Lisboa, 14 de Janeiro de 1997
Armindo Ribeiro Mendes
Maria da Assunção Esteves
Vitor Nunes de Almeida
Maria Fernanda Palma
Antero Monteiro Diniz
Alberto Tavares da Costa
José Manuel Cardoso da Costa
Processo nº 838/96
1ª Secção
Relator: Conselheiro Ribeiro Mendes
EXPOSIÇÃO DO RELATOR (ARTº. 78º - A, Nº 1 DA LEI DO TRIBUNAL CONSTITUCIONAL)
1. A COMPANHIA DE SEGUROS A., S.A., deduziu embargos de executado numa execução contra ela instaurada no 5º Juízo Cível de Lisboa pelo HOSPITAL DE CURRY CABRAL, que também dirigiu o requerimento de execução contra B., com valor de 89.197$00.
Nos embargos de executado, aquela seguradora suscitou a questão de inconstitucionalidade do art. 2º nº2, alínea a), do Decreto-Lei nº 194/92, de 8 de Setembro.
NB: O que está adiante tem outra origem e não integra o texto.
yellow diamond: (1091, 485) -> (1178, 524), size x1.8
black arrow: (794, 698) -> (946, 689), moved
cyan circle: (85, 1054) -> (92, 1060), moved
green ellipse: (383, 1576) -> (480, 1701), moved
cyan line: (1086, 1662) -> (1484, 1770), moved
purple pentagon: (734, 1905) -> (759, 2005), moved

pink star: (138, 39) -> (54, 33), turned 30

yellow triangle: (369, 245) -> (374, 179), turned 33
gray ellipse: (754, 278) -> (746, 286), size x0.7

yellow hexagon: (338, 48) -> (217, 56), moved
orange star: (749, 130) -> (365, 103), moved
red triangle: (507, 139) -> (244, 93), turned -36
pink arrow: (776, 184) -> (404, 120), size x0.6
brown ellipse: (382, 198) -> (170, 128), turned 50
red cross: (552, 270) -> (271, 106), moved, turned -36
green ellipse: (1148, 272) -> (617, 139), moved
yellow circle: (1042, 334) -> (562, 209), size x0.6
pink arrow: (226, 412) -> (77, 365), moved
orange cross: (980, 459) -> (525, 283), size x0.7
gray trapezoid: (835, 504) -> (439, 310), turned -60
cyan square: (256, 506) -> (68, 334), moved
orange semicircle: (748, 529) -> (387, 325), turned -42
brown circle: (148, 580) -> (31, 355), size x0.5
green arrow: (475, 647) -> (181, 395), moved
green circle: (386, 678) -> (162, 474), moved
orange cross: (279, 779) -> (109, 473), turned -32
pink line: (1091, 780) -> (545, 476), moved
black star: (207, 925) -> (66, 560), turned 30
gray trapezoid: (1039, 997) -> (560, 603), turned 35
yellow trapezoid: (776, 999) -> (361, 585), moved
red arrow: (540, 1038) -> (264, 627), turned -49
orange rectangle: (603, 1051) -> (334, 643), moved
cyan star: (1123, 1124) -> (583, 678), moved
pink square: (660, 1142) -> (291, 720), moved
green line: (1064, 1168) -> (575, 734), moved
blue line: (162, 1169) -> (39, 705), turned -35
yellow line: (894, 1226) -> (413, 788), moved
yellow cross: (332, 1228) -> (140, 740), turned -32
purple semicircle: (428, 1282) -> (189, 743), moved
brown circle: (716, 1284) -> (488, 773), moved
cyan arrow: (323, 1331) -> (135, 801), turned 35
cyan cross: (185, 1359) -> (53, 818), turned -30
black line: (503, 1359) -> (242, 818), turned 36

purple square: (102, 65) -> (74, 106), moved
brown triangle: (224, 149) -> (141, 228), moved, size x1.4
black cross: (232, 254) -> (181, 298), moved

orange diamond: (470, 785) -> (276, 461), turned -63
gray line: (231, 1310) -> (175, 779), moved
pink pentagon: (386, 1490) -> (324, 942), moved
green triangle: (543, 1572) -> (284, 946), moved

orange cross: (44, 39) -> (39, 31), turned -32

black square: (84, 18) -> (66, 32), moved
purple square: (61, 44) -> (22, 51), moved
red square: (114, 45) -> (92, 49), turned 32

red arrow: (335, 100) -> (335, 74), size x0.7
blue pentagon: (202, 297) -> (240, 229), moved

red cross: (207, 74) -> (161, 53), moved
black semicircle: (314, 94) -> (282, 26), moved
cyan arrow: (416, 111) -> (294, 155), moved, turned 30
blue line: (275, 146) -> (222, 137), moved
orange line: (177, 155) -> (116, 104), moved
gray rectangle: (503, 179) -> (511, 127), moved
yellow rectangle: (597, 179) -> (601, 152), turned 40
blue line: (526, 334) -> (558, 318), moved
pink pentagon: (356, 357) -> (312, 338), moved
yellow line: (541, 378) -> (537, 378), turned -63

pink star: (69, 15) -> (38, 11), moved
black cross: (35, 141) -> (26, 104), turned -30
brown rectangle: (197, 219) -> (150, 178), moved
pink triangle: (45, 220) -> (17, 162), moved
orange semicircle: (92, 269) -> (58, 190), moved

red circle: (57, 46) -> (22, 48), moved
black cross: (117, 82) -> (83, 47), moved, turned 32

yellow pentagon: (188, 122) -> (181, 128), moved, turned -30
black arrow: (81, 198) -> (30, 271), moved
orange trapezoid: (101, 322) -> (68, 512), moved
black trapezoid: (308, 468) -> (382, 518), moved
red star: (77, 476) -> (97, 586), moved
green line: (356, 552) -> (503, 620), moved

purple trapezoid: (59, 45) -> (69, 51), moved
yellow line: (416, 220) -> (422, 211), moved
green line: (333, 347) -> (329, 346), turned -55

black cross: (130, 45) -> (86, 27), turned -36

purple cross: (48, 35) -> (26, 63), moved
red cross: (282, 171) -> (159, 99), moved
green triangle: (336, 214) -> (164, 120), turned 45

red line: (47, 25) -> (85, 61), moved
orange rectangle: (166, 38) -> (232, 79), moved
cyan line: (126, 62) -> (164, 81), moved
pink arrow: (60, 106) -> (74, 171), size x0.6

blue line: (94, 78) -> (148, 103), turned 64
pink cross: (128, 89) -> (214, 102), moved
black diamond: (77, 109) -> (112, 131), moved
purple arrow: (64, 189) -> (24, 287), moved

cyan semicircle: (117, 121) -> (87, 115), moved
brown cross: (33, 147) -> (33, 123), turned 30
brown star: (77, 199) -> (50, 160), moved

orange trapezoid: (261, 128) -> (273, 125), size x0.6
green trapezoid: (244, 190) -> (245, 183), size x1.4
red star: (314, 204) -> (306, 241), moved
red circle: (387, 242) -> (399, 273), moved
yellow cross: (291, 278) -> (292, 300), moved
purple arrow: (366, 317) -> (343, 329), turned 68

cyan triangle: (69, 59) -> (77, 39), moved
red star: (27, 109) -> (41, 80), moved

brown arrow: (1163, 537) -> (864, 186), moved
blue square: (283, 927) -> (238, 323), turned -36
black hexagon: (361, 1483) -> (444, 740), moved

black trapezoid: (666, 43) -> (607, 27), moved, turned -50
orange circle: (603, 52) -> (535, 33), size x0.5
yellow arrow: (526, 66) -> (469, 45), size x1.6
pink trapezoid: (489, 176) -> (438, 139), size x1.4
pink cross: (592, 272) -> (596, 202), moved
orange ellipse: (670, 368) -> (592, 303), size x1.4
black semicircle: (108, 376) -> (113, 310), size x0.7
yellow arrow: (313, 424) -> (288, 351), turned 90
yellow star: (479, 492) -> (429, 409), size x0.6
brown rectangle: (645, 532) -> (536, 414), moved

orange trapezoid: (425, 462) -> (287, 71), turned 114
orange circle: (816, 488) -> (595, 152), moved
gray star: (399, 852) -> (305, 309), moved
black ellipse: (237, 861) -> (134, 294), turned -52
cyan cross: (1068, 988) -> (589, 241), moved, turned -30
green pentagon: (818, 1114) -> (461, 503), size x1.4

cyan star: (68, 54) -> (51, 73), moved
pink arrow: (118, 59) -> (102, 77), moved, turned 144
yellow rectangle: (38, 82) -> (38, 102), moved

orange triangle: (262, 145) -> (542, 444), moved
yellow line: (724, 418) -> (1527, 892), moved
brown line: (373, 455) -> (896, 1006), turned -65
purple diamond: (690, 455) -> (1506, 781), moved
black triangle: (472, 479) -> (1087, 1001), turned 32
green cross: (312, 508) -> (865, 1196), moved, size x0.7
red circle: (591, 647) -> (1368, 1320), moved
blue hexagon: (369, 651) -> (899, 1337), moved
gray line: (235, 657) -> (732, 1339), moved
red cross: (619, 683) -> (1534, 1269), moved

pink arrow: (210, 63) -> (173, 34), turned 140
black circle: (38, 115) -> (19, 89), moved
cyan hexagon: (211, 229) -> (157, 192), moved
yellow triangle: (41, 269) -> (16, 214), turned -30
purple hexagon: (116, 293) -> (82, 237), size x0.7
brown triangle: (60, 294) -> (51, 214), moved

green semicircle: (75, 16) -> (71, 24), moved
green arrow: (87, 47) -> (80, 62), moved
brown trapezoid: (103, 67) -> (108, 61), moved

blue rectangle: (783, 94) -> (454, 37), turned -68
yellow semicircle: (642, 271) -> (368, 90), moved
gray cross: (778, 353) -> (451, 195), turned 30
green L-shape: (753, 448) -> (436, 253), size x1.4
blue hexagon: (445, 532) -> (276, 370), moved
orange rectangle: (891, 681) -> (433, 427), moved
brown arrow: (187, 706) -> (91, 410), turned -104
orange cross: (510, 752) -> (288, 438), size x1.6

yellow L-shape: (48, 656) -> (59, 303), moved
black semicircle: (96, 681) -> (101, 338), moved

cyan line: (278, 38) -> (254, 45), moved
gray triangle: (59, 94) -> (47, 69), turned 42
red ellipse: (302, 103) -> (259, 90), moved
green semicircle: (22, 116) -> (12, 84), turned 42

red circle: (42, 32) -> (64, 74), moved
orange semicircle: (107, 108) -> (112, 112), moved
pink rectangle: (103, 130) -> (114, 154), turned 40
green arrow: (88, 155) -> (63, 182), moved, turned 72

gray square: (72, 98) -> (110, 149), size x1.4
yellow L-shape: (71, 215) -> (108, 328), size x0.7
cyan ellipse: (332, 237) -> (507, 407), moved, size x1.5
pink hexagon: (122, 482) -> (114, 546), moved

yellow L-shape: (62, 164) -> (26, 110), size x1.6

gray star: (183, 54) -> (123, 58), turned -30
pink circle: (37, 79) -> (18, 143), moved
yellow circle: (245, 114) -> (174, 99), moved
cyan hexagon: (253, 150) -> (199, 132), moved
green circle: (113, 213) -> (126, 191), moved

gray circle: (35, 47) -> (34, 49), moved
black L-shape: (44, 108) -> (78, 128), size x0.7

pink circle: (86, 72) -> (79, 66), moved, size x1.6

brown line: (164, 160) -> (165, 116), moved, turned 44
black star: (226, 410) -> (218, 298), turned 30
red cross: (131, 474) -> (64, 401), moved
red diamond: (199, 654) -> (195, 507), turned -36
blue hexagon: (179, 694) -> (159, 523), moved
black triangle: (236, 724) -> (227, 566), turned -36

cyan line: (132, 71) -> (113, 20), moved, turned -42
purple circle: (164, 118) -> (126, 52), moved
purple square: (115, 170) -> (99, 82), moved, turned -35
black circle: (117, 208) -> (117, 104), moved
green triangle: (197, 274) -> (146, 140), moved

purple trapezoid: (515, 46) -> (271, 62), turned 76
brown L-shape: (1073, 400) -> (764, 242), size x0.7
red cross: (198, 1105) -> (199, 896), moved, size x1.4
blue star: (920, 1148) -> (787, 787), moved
Os embargos foram recebidos e contestados pelo hospital embargado.
Através de despacho proferido a fls. 16 a 21 dos autos, os embargos foram julgados procedentes, declarando-se extinta a execução. Para tanto, consideraram-se inconstitucionais os art°s. 2º, nº 2, al. a), 4º e 10º do Decreto-Lei nº 194/92, afirmando-se ser todo o diploma orgânica e formalmente inconstitucional, por violação dos art°s. 168º, nº l, alínea f), e 201º, alínea c) da Constituição.
2. O Ministério Público interpôs recurso de constitucionalidade deste despacho, nos termos do art. 70º nº l, alínea a), da Constituição.
Antes da admissão deste recurso, foi lavrado termo de transacção entre a exequente e seguradora executada (a fls. 23 dos autos), reduzindo o exequente o pedido a 40.000S00 e comprometendo-se a executada a pagar essa importância em certo prazo.
Através do despacho de fls. 25, proferido em 30 de Abril de 1996, foi homologada a transacção e, subsequentemente, foi admitido o recurso de constitucionalidade interposto pelo Ministério Público.
A sentença homologatória da transacção transitou em julgado.
3. Afigura-se ao relator que não deve conhecer-se do objecto do recurso, por inutilidade superveniente da lide, que conduzirá a extinção do próprio recurso.
De facto, tendo embargante e embargado chegado a acordo, através de transacção transitada em julgado, o princípio da instrumentalidade do recurso de constitucionalidade implica que o mesmo se extinga, dada a sua irrelevância prática nos autos.
4. Notifique-se esta exposição ao recorrente Ministério Público e à seguradora recorrida para se pronunciarem, querendo, sobre o teor dessa exposição, no prazo de cinco dias.